Records for this task:
=== Section Start ===

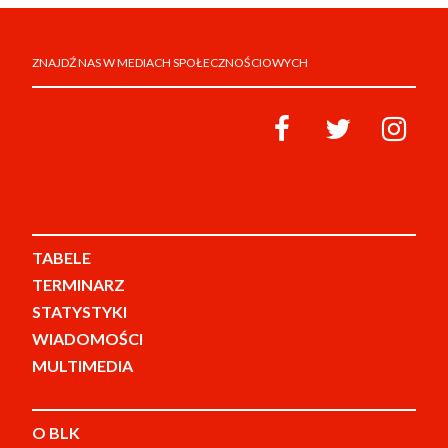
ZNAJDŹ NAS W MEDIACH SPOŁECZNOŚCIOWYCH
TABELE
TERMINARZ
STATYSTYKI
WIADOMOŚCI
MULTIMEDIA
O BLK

=== Section End ===
=== Section Start ===

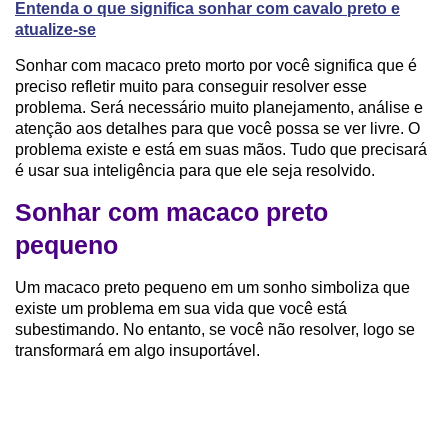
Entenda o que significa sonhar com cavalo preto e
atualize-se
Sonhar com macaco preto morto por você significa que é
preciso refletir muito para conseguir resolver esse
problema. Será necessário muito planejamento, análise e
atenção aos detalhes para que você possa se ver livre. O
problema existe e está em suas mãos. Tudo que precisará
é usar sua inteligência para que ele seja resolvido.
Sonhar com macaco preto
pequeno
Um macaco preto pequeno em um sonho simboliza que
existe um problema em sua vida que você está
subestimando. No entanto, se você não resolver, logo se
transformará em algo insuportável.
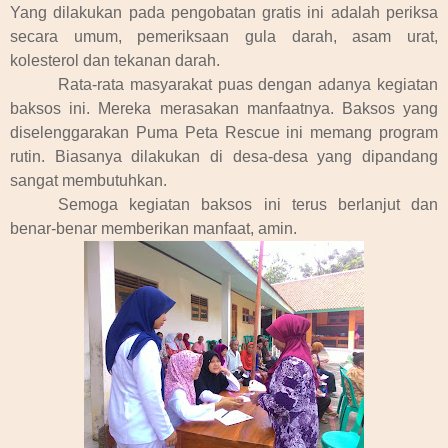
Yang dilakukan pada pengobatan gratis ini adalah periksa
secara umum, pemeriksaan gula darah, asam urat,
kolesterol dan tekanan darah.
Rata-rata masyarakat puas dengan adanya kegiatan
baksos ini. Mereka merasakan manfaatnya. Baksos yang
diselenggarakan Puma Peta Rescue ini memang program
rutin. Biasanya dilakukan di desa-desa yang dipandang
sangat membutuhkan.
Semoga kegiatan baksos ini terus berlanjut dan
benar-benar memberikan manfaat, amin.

=== Section End ===
=== Section Start ===

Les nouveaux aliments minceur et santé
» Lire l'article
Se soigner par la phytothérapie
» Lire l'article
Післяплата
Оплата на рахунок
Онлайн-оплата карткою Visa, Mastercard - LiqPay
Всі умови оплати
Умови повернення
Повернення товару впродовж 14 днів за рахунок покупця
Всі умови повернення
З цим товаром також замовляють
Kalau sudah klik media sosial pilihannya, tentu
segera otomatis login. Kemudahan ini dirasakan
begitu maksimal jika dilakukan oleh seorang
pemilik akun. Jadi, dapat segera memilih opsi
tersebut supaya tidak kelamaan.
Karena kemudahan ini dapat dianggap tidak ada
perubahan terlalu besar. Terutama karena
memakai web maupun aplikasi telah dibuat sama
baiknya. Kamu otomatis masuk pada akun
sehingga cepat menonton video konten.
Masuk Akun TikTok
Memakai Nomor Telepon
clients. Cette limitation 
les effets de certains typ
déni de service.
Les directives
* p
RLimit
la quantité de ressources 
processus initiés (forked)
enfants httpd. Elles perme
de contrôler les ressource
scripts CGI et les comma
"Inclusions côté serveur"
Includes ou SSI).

=== Section End ===

Problem:
Counting every line of the entries that holds the word "para", report the total and no other text.

Task answer:
3